Le tramway est plébiscité par les élus et les usagers mais pas par les conducteurs. C’est ce qui ressort d’un rapport du cabinet Indigo ergonomie remis à la fin de l’année dernière au CHSCT de Keolis Bordeaux. Ce document pointe du doigt les conditions de travail des traminots à Bordeaux, mais aussi à Lille, Montpellier ou Clermont-Ferrand, rapporte le magazine Santé et Travail (n° 85). Selon le rapport Indigo, les traminots sont soumis à une pression psychologique permanente : la peur de l’accident. Un piéton imprudent, un cycliste négligent ou un automobiliste étourdi : le machiniste se doit d’anticiper tous les risques possibles. L’arrêt d’un tramway lancé à pleine vitesse prend plusieurs mètres, sans aucune possibilité d’éviter la collision. Une source de stress permanente. A cela s’ajoute la fatigue générée par la Vacma (Veille automatique à contrôle de maintien d’appui).
Sous la forme d’un bouton ou d’une pédale, c’est le système dit « de l’homme mort », qui impose d’être régulièrement activé. Faute de quoi, le tramway s’arrête. Le but est de s’assurer de l’état de conscience du conducteur et d’éviter qu’un malaise ou un endormissement ne conduise à un accident. Revers de la médaille, ce système serait à l’origine de troubles musculo-squelettiques (TMS) chez les traminots. A Bordeaux, 15 salariés ont été déclarés inaptes à la conduite de ce fait en 2010, dont neuf définitivement.

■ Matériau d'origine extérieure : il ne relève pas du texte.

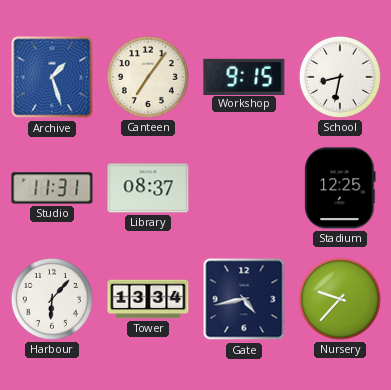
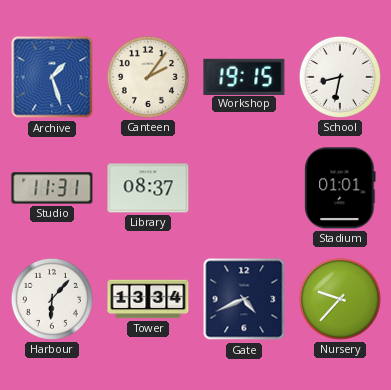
Canteen: 7:06 -> 2:06
Workshop: 9:15 -> 19:15
Stadium: 12:25 -> 01:01
Gate: 4:43 -> 4:41
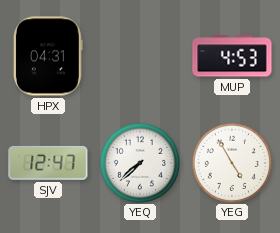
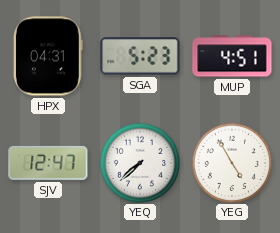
SGA: none -> 5:23
MUP: 4:53 -> 4:51
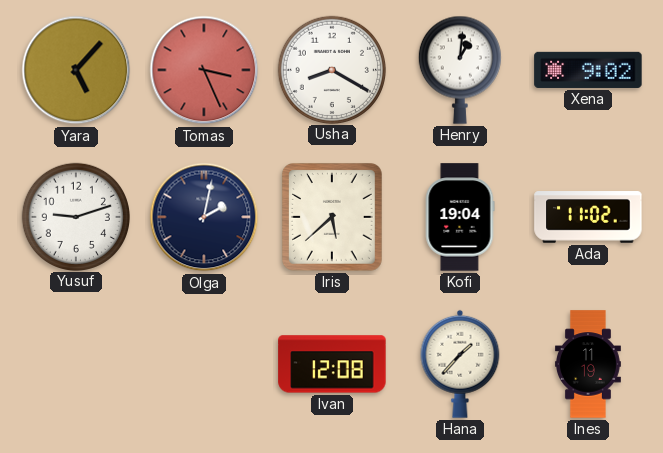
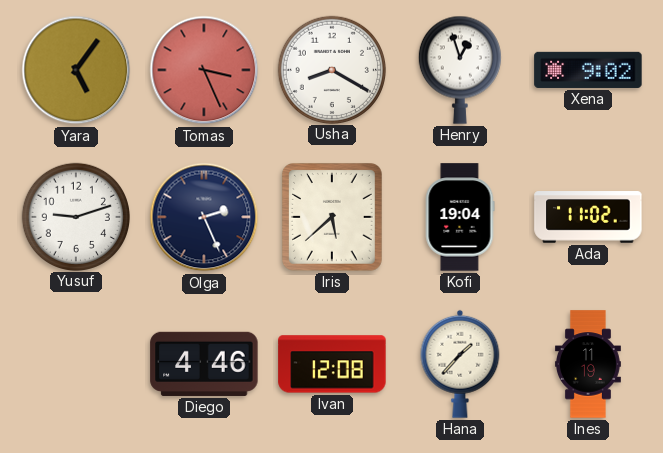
Yara: 5:07 -> 5:06
Henry: 1:01 -> 12:57
Olga: 2:02 -> 2:26
Diego: none -> 4:46
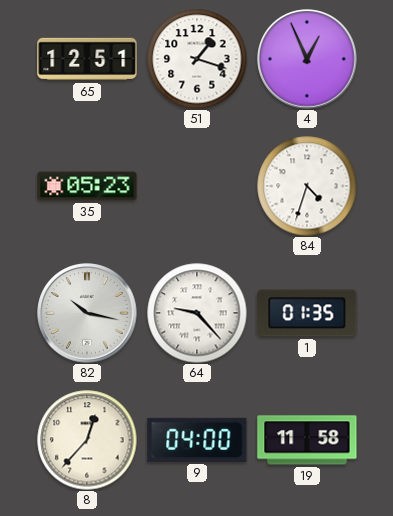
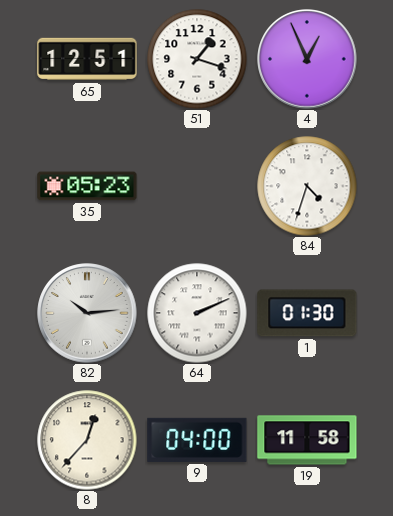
82: 10:17 -> 10:14
64: 9:23 -> 2:11
1: 01:35 -> 01:30
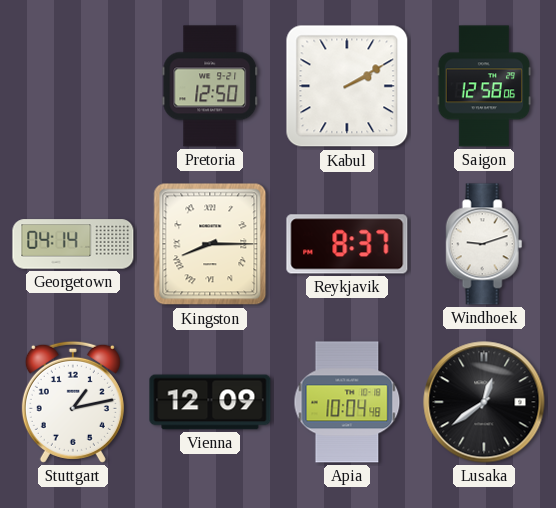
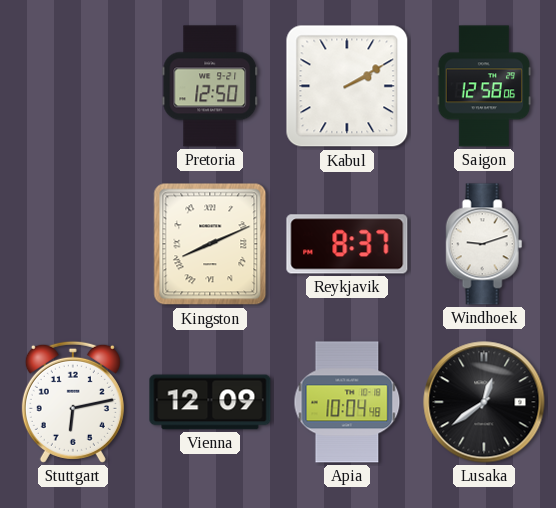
Georgetown: 04:14 -> none
Kingston: 8:15 -> 8:11
Stuttgart: 1:13 -> 6:13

Robin Foot, sociologue et chercheur du Laboratoire technique, territoire et société, explique au magazine Santé et Travail avoir « établi un lien entre les douleurs [des traminots] et la conception du poste de conduite et particulièrement du système de veille à maintien d’appui, mais nous avons également constaté des effets sur le plan cognitif ». Il explique que la Vacma a un effet « distractif » sur le conducteur, à défaut de le maintenir concentré. Effectuer le travail de conduite (gong, klaxon, etc.) devient plus difficile dans un tissu urbain souvent dense. L’arrêt d’urgence peut aussi avoir des conséquences sur les passagers, comme le montre l’accident survenu à Montpellier en septembre 2012, lorsqu’un passager âgé est tombé sur la tête et est décédé, après un freinage automatique. Trop concentré sur les piétons, le conducteur a oublié d’appuyer sur le bouton de Vacma, qui a déclenché le frein.
Selon certains traminots, le Vacma n’empêcherait pas de courts endormissements, les conducteurs continuant par automatisme à actionner le bouton. D’où la conclusion du rapport qui conseille de modifier ce système pour l’améliorer. Le syndicat mixte des transports en commun de Clermont-Ferrand a modifié son cahier des charges pour les constructeurs, qui demande maintenant la modification de la veille. Une amélioration pour les conducteurs, qui amènera aussi plus de sûreté pour les passagers.